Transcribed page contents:
[Start of section]

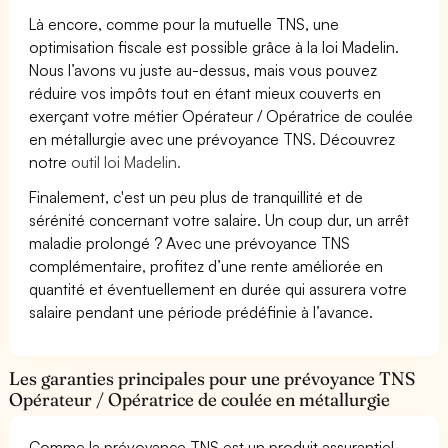
Là encore, comme pour la mutuelle TNS, une
optimisation fiscale est possible grâce à la loi Madelin.
Nous l’avons vu juste au-dessus, mais vous pouvez
réduire vos impôts tout en étant mieux couverts en
exerçant votre métier Opérateur / Opératrice de coulée
en métallurgie avec une prévoyance TNS. Découvrez
notre
outil loi Madelin.
Finalement, c'est un peu plus de tranquillité et de
sérénité concernant votre salaire. Un coup dur, un arrêt
maladie prolongé ? Avec une prévoyance TNS
complémentaire, profitez d’une rente améliorée en
quantité et éventuellement en durée qui assurera votre
salaire pendant une période prédéfinie à l’avance.
Les garanties principales pour une prévoyance TNS
Opérateur / Opératrice de coulée en métallurgie
Comme la prévoyance TNS est un produit assurantiel,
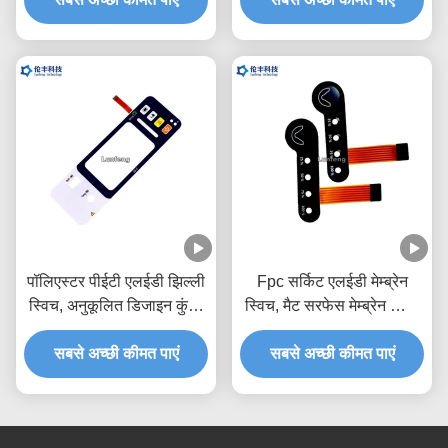
पॉलिएस्टर पीईटी एलईडी झिल्ली
Fpc सर्किट एलईडी मेम्ब्रेन
स्विच, अनुकूलित डिजाइन कुंजी
स्विच, मैट सरफेस मेम्ब्रेन स्विच
झिल्ली स्विच
कीपैड
सबसे अच्छी कीमत पाएं
सबसे अच्छी कीमत पाएं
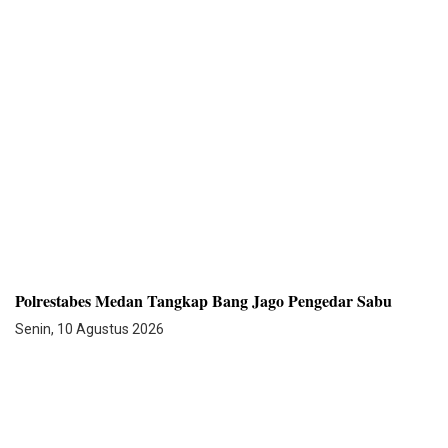
Polrestabes Medan Tangkap Bang Jago Pengedar Sabu
Senin, 10 Agustus 2026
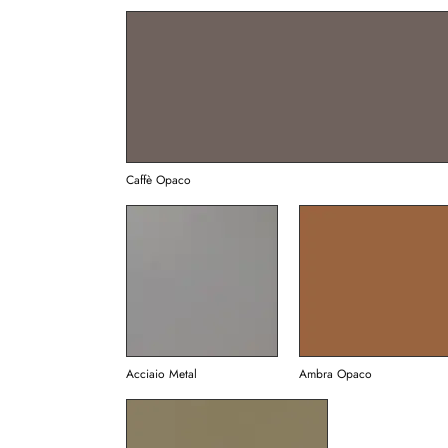
Caffè Opaco
Acciaio Metal
Ambra Opaco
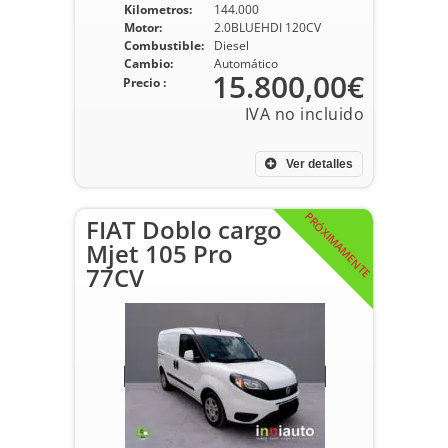
Kilometros:
144.000
Motor:
2.0BLUEHDI 120CV
Combustible:
Diesel
Cambio:
Automático
15.800,00€
Precio :
Ver detalles
PRÓXIMAMENTE
FIAT Doblo cargo
Mjet 105 Pro
77CV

[End of section]

Pictures are to be left out while the lines from the beginning of the records through the line with "sérénité concernant votre" are copied word for word.

→ Response
Là encore, comme pour la mutuelle TNS, une
optimisation fiscale est possible grâce à la loi Madelin.
Nous l’avons vu juste au-dessus, mais vous pouvez
réduire vos impôts tout en étant mieux couverts en
exerçant votre métier Opérateur / Opératrice de coulée
en métallurgie avec une prévoyance TNS. Découvrez
notre
outil loi Madelin.
Finalement, c'est un peu plus de tranquillité et de
sérénité concernant votre salaire. Un coup dur, un arrêt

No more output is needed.